**INPUT DATA**
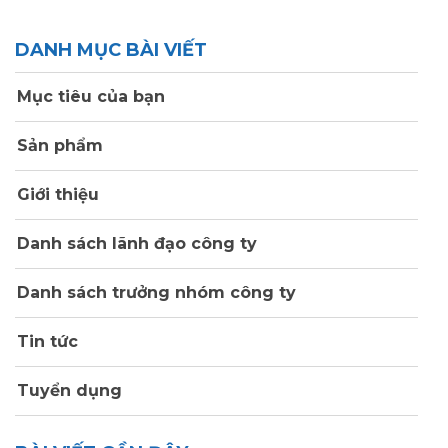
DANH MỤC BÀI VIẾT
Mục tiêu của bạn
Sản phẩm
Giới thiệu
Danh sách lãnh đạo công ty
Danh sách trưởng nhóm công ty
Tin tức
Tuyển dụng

* * *

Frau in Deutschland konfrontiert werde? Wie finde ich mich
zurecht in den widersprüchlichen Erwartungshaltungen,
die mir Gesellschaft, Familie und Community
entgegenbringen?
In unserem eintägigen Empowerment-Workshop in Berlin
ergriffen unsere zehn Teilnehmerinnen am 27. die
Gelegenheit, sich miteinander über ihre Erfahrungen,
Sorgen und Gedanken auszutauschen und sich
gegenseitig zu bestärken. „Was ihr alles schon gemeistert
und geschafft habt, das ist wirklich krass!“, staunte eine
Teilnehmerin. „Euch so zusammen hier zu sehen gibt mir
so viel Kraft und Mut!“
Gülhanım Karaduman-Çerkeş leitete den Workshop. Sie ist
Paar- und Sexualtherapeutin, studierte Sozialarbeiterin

**WHAT IS EXPECTED**
Exactly how many lines in the listing above contain the string "sich"? Give the number without comment.

**ANSWER TO THIS PROBLEM**
2